The question is evaluate or show that the integral diverges: ∫ (from upper bound 3 to lower bound 0) (1/x) dx. The answer is ∞ but I don't understand how they got that answer. Please help!
2007-04-03 14:42:26 · 3 answers · asked by indigo57 1 in Science & Mathematics ➔ Mathematics
∫ (0 to 3, (1/x) dx )
For one thing, this is an improper integral, because (1/x) is not defined at 0. For that reason, you have to change this into a limit. More specifically, the limit as t approaches 0 from the right.
lim (t to 3, (1/x) dx )
t -> 0+
Solving the integral, we get
lim (ln|x| ) {evaluated from t to 3}
t -> 0+
Plugging in our integration bounds,
lim ( ln|3| - ln|t| )
t -> 0+
Since we are dealing with positive numbers (with the bounds being from 0 to 3), we don't even need those absolute value signs, because for positive numbers, |x| = x.
lim ( ln(3) - ln(t) )
t -> 0+
As t approaches 0 from the right, ln(t) approaches negative infinity. Also, ln(3) is a finite term, so we have the form
[ln(3) - (-∞)], or [ln(3) + ∞], which is ∞.

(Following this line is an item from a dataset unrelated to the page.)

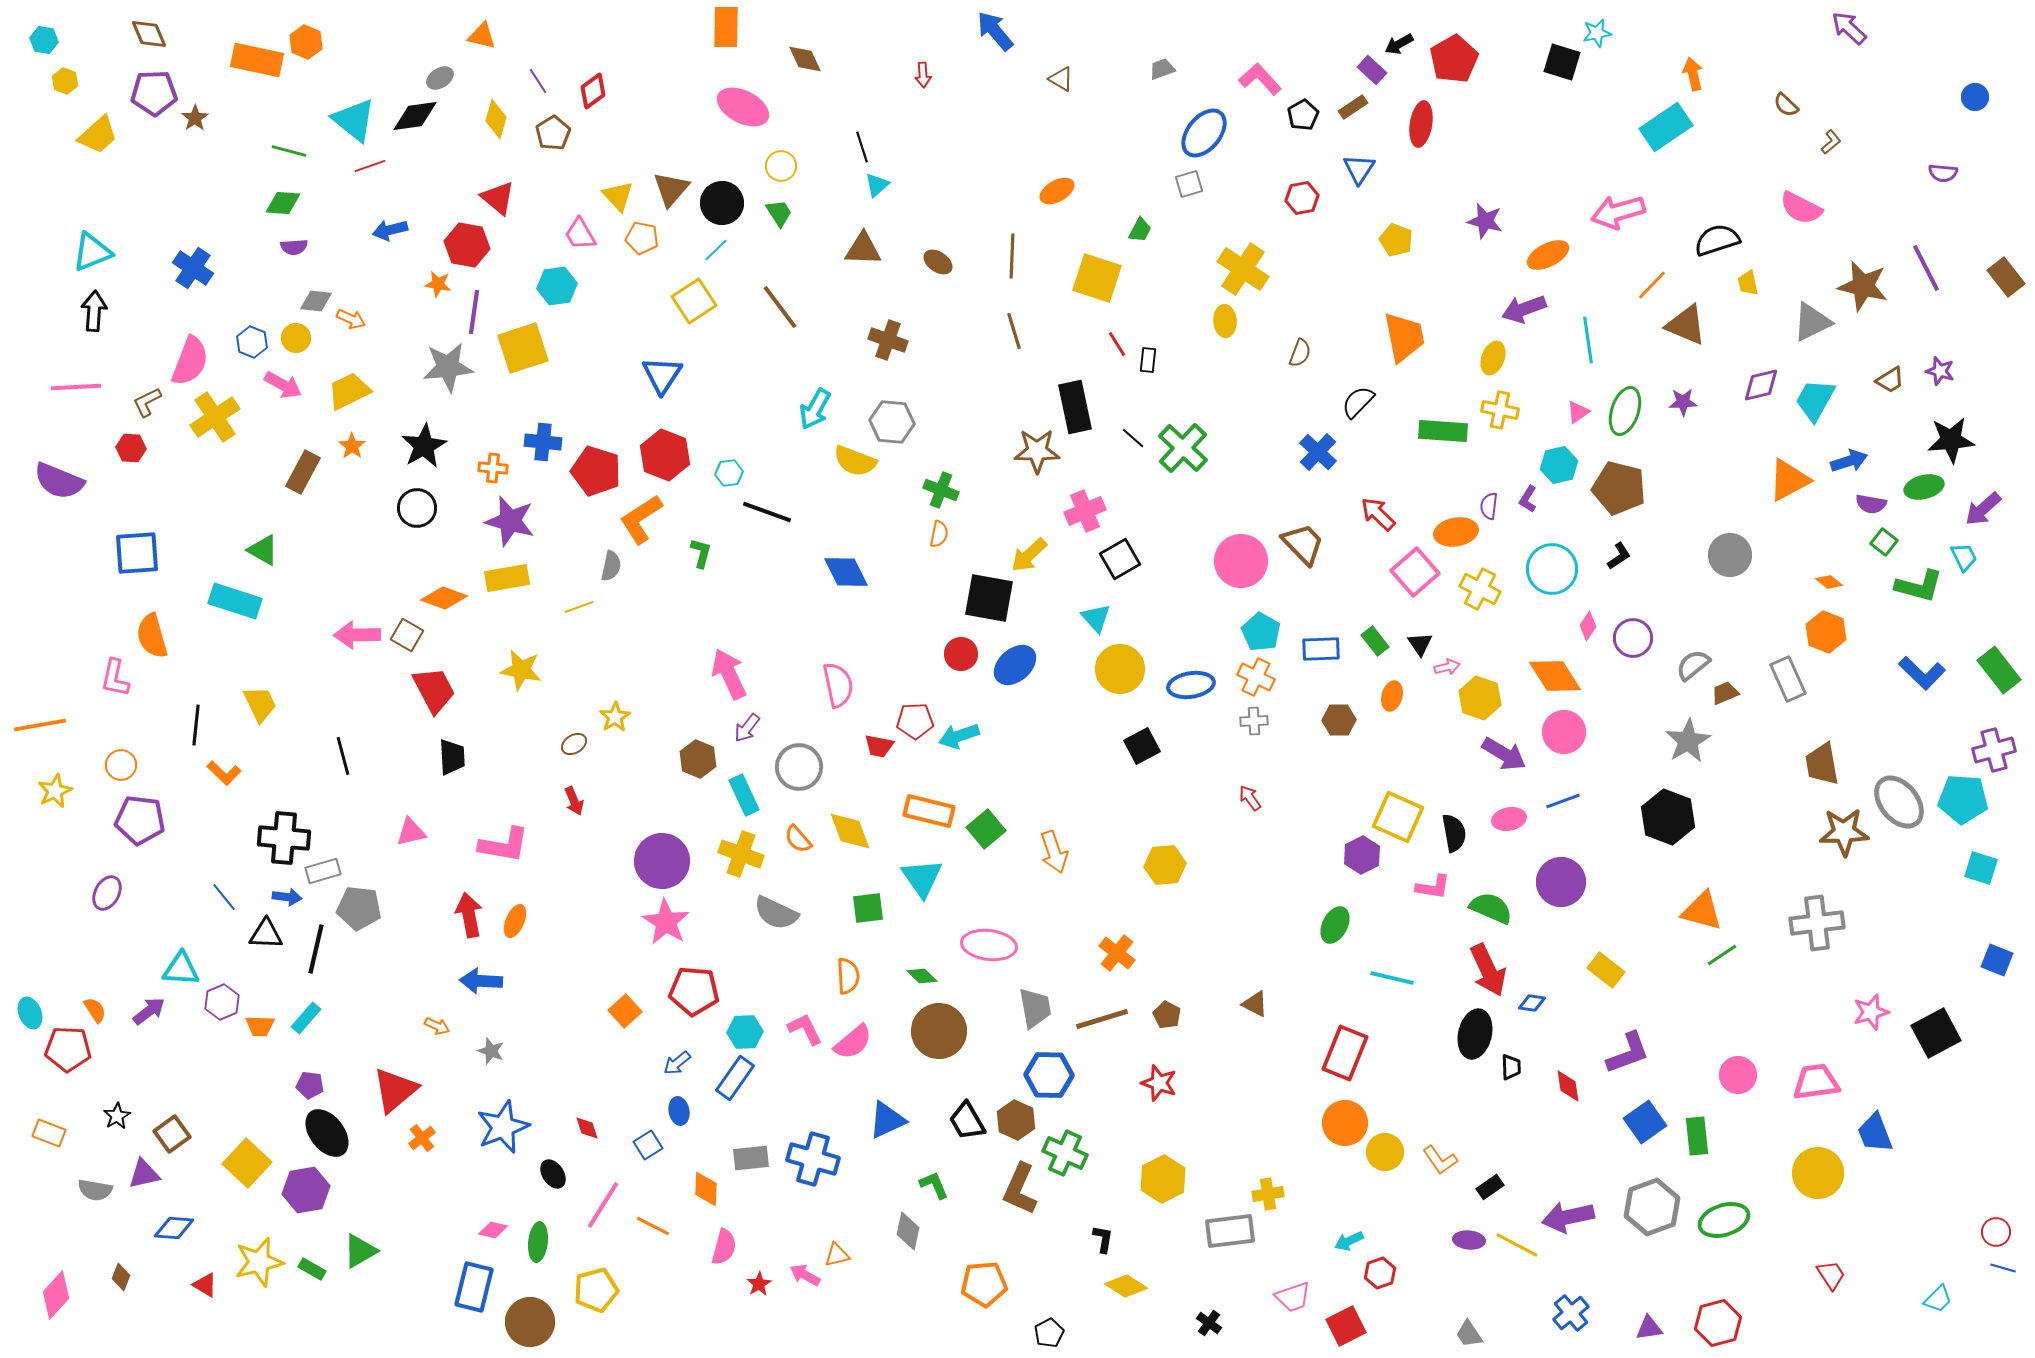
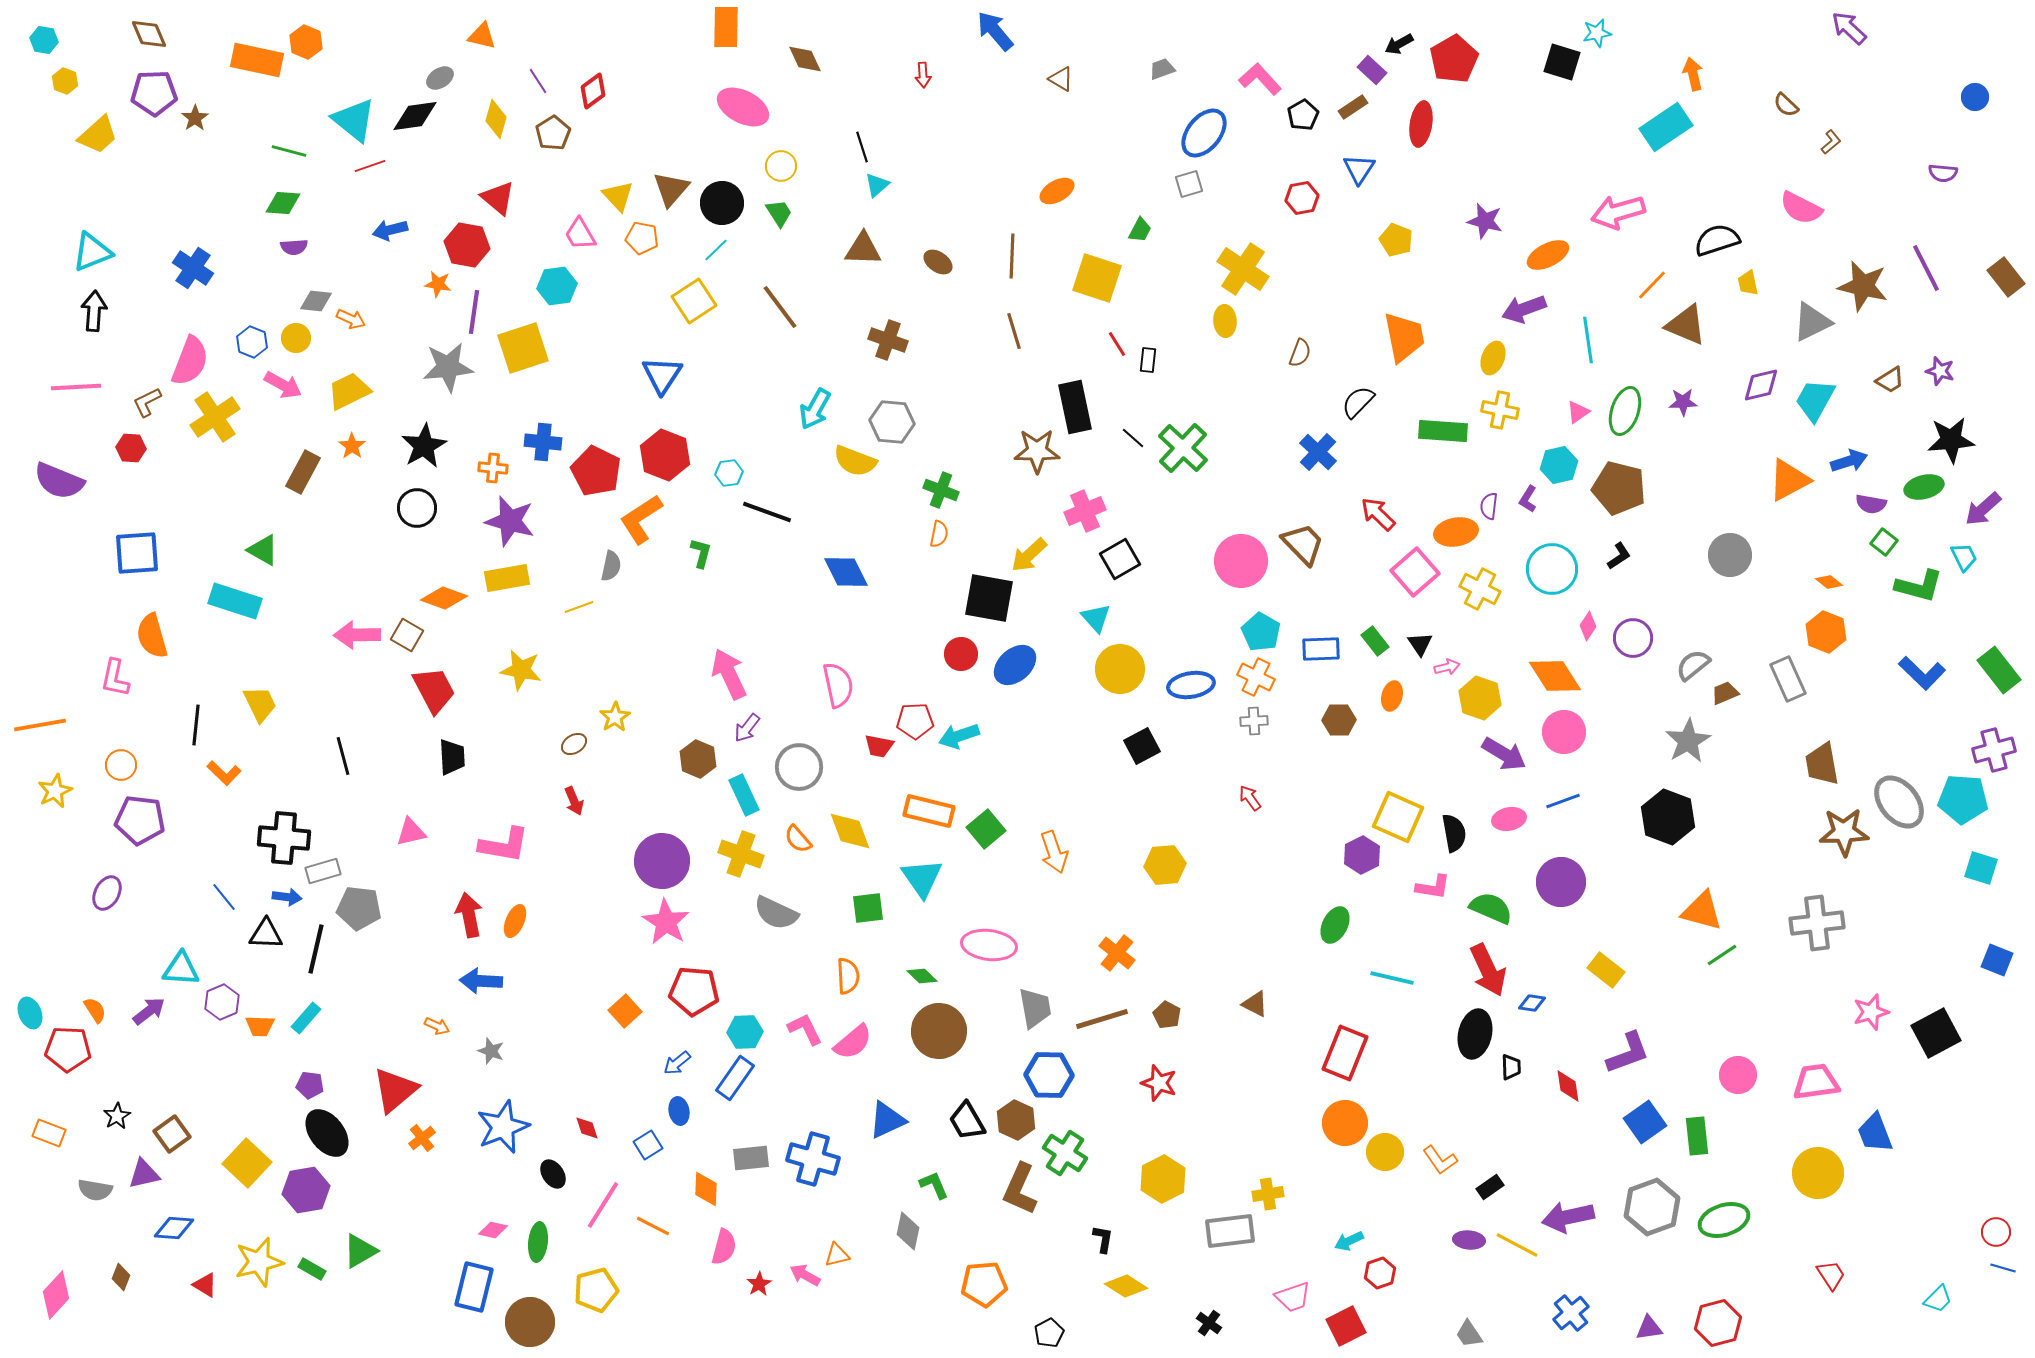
red pentagon at (596, 471): rotated 9 degrees clockwise
green cross at (1065, 1153): rotated 9 degrees clockwise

2007-04-03 14:49:06 · answer #1 · answered by Puggy 7 · 0⤊ 0⤋
1/x is not define at the point 0. Therefore is not possible to integrate 1/x about 0.
2007-04-03 21:48:03 · answer #2 · answered by ali 6 · 0⤊ 0⤋
The integral of 1/x is ln(x), right?
So your answer is ln(3) minus ln(0).
But if you look at the graph of ln(x), you'll find that it shoots downward quite rapidly as x approaches zero from the positive side. ln(3)-(-infinity)=infinity.
Does that work for you?
2007-04-03 21:52:18 · answer #3 · answered by Mehoo 3 · 0⤊ 0⤋